Purmita hanya tersenyum saja.
Mereka kemudian sampai di depan pondok yang terbuat dari kayu. Arini semakin
kagum, karena kayu pondok ini begitu halus buatannya. Bentuknya juga sangat manis,
bagaikan tempat peristirahatan putri-putri bangsawan.
“Mereka ada di dalam,” kata
Purmita.
“Mereka, si...?”
Diegkh!
“Hegkh...!”
Belum juga Arini sempat
meneruskan ucapannya, mendadak saja Purmita melayangkan tangannya ke tengkuk
gadis itu.

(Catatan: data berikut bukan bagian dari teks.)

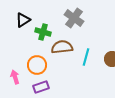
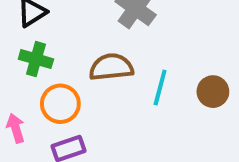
green cross: (43, 32) -> (36, 59), moved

Seketika Arini ambruk ke lantai beranda yang terbuat dari kayu halus
berwarna kecoklatan. Gadis itu langsung tidak sadarkan diri, begitu tubuhnya
menyentuh lantai kayu.
“Kau cukup bandel dan liar. Tapi
bodoh...!” dengus Purmita mendesis dingin.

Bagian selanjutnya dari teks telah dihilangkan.